Brittany Maynard recently announced her decision to end her life. By all accounts she’s an articulate bright young woman who is afflicted with an aggressive brain tumor. Her prognosis includes prolonged suffering and a loss of control. In part because of how vocal she’s been and in part because she is young and looks so vibrant, she has brought national attention back to the question of physician assisted suicide (PAS). Brittany Maynard has not yet committed suicide, but if she does it will be legal (she now lives in Oregon) and at a time of her choosing.
Gillian Bennett committed suicide not so long ago, also because of expected loss of control and possible suffering. But Bennett was much older than Maynard, and her diagnosis was Alzheimer’s, not cancer. Much like Maynard, Bennett proclaimed that the risks and harms of a prolonged dying process was not what she wanted. Instead, she lay in the garden with her husband by her side and passed away painlessly.
Geoffrey Holder also died recently. I don’t know if we should call his death a suicide or not (whatever we call it, I’m convinced by his son’s account that no other death will be quite like his). Like Bennett, Holder decided the struggle would no longer be worth it. Like Bennett, Holder’s last moments were of his own choosing. Unlike Bennett, his illness was the most proximal cause of his death.
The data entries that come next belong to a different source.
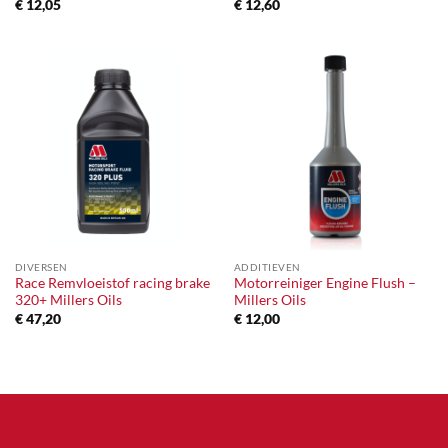
€
12,05
€
12,60
DIVERSEN
ADDITIEVEN
Race Remvloeistof racing brake
Motorreiniger Engine Flush –
320+ Millers Oils
Millers Oils
€
47,20
€
12,00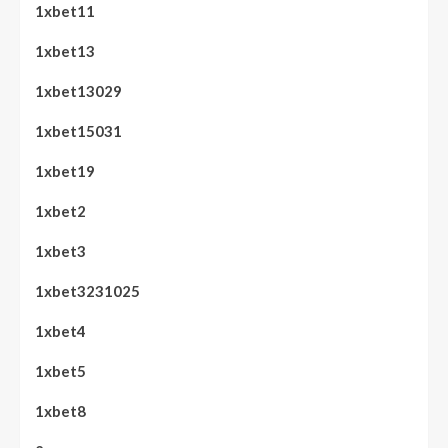
1xbet11
1xbet13
1xbet13029
1xbet15031
1xbet19
1xbet2
1xbet3
1xbet3231025
1xbet4
1xbet5
1xbet8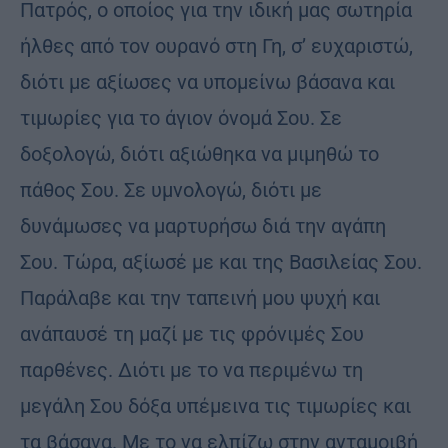
Πατρός, ο οποίος για την ιδική μας σωτηρία
ήλθες από τον ουρανό στη Γη, σ’ ευχαριστώ,
διότι με αξίωσες να υπομείνω βάσανα και
τιμωρίες για το άγιον όνομά Σου. Σε
δοξολογώ, διότι αξιώθηκα να μιμηθώ το
πάθος Σου. Σε υμνολογώ, διότι με
δυνάμωσες να μαρτυρήσω διά την αγάπη
Σου. Τώρα, αξίωσέ με και της Βασιλείας Σου.
Παράλαβε και την ταπεινή μου ψυχή και
ανάπαυσέ τη μαζί με τις φρόνιμές Σου
παρθένες. Διότι με το να περιμένω τη
μεγάλη Σου δόξα υπέμεινα τις τιμωρίες και
τα βάσανα. Με το να ελπίζω στην ανταμοιβή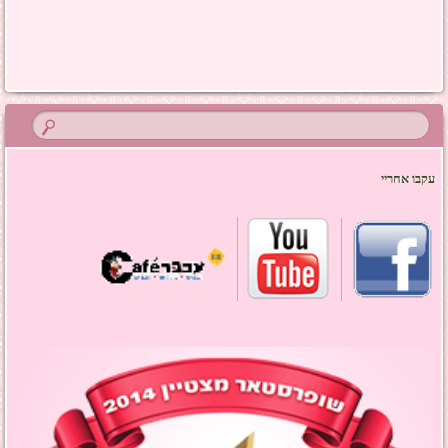
ניווט בפוסטים
עקבו אחריי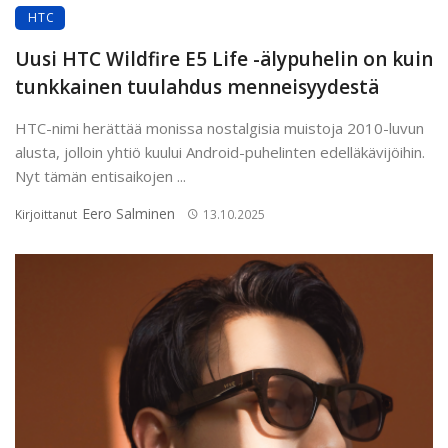
HTC
Uusi HTC Wildfire E5 Life -älypuhelin on kuin
tunkkainen tuulahdus menneisyydestä
HTC-nimi herättää monissa nostalgisia muistoja 2010-luvun
alusta, jolloin yhtiö kuului Android-puhelinten edelläkävijöihin.
Nyt tämän entisaikojen ...
Eero Salminen
Kirjoittanut
13.10.2025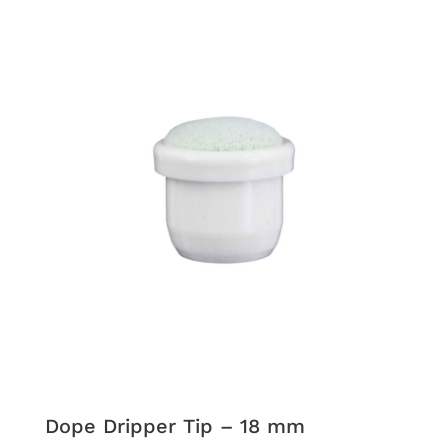
Dope Dripper Tip – 18 mm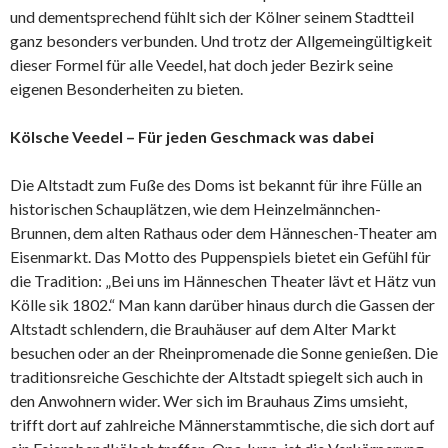
und dementsprechend fühlt sich der Kölner seinem Stadtteil
ganz besonders verbunden. Und trotz der Allgemeingültigkeit
dieser Formel für alle Veedel, hat doch jeder Bezirk seine
eigenen Besonderheiten zu bieten.
Kölsche Veedel – Für jeden Geschmack was dabei
Die Altstadt zum Fuße des Doms ist bekannt für ihre Fülle an
historischen Schauplätzen, wie dem Heinzelmännchen-
Brunnen, dem alten Rathaus oder dem Hänneschen-Theater am
Eisenmarkt. Das Motto des Puppenspiels bietet ein Gefühl für
die Tradition: „Bei uns im Hänneschen Theater lävt et Hätz vun
Kölle sik 1802.“ Man kann darüber hinaus durch die Gassen der
Altstadt schlendern, die Brauhäuser auf dem Alter Markt
besuchen oder an der Rheinpromenade die Sonne genießen. Die
traditionsreiche Geschichte der Altstadt spiegelt sich auch in
den Anwohnern wider. Wer sich im Brauhaus Zims umsieht,
trifft dort auf zahlreiche Männerstammtische, die sich dort auf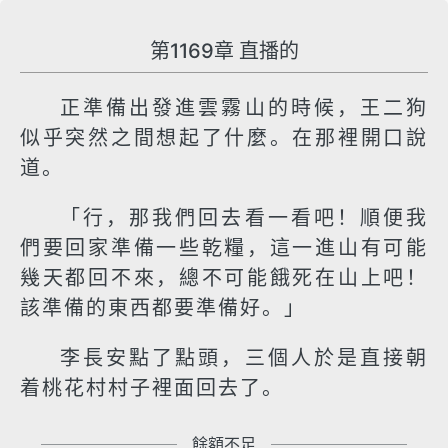
第1169章 直播的
正準備出發進雲霧山的時候，王二狗
似乎突然之間想起了什麼。在那裡開口說
道。
「行，那我們回去看一看吧！順便我
們要回家準備一些乾糧，這一進山有可能
幾天都回不來，總不可能餓死在山上吧！
該準備的東西都要準備好。」
李長安點了點頭，三個人於是直接朝
着桃花村村子裡面回去了。
餘額不足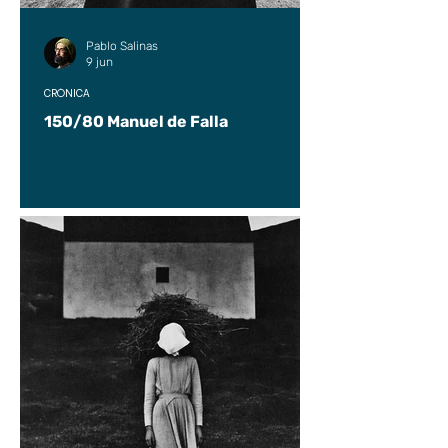
Pablo Salinas
9 jun
CRÓNICA
150/80 Manuel de Falla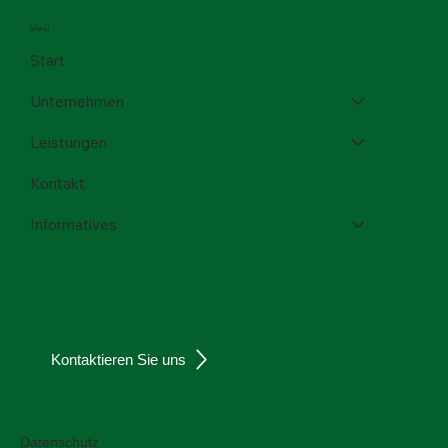
Menü
Start
Unternehmen
Leistungen
Kontakt
Informatives
Kontaktieren Sie uns
Datenschutz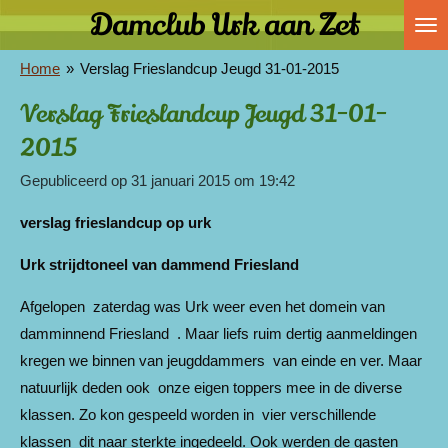
Damclub Urk aan Zet
Ga
direct
Home
»
Verslag Frieslandcup Jeugd 31-01-2015
naar
de
Verslag Frieslandcup Jeugd 31-01-
hoofdinhoud
2015
Gepubliceerd op 31 januari 2015 om 19:42
verslag frieslandcup op urk
Urk strijdtoneel van dammend Friesland
Afgelopen zaterdag was Urk weer even het domein van
damminnend Friesland . Maar liefs ruim dertig aanmeldingen
kregen we binnen van jeugddammers van einde en ver. Maar
natuurlijk deden ook onze eigen toppers mee in de diverse
klassen. Zo kon gespeeld worden in vier verschillende
klassen dit naar sterkte ingedeeld. Ook werden de gasten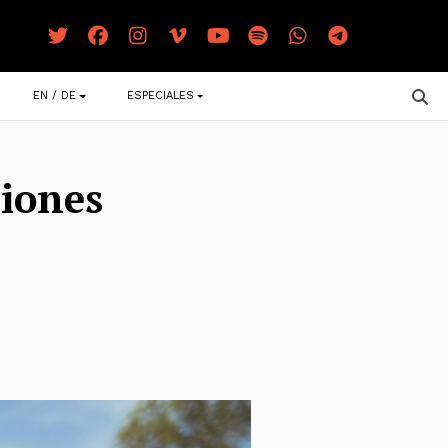
EN / DE
ESPECIALES
ciones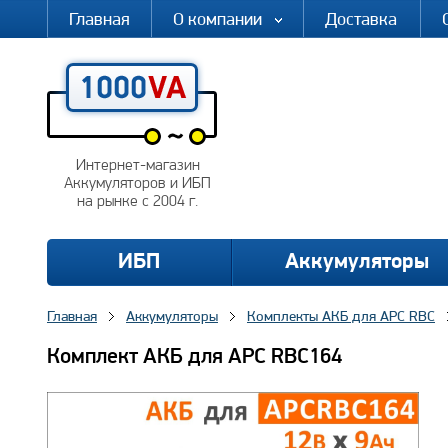
Главная
О компании
Доставка
Интернет-магазин
Аккумуляторов и ИБП
на рынке с 2004 г.
ИБП
Аккумуляторы
Главная
Аккумуляторы
Комплекты АКБ для APC RBC
Комплект АКБ для APC RBC164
These stories continue a conversation about what it means to have a good life and a good death. Throughout most of the United States and Canada, we routinely let patients like Geoffrey Holder determine the end point of their treatment. But we are much more hesitant to let the Brittany Maynards and the Gillian Bennetts determine the end point of their lives. All can refuse treatment as Holder did; but, in most places, we refuse medical assistance to suicide.
These three stories will not change, in any fundamental way, the discussion about what it means to have a good life and a good death. Over twenty years ago, Dr. Timothy Quill told the story of ‘Diane’ and her physician-assisted suicide. He raised then the very same questions these cases raise today: How much freedom should we give people in determining the end of their life? And what role should we allow medicine to play at the end of life? Indiana and 46 other states give limited freedom to patients and allow medicine only a passive role. The arguments (patient autonomy, coercive burdens on the poor and disabled, and the aims of medicine) have not changed.
But perhaps the background conditions have.
In the 20 plus years since Dr. Quill made headlines, increasing emphasis on palliative care and hospice has started to shift the culture of medical care. No longer simply attempts at aggressive cures, good medical care can be just symptom management. Accepting the inevitability of death, of going gently into that good night, has a foothold in medical practice. Recognizing the patient’s right to refuse medical treatment strengthens this foothold. And the question that Brittany Maynard raises, that Gillian Bennett raised before, and that Timothy Quill raised 20 years before that, asks, “Why, when the loss is inevitable, does the patient have to wait for the disease to kill them?”
Should physicians be allowed to help patients choose the time of their passing when the end is near and the harm inevitable? It’s not a new question but it’s one being asked again.
I wouldn’t presume to know the will of the people of Indiana on this issue. But perhaps it’s time to ask them.
Abraham Schwab is an associate professor of philosophy and medical ethicist at IPFW.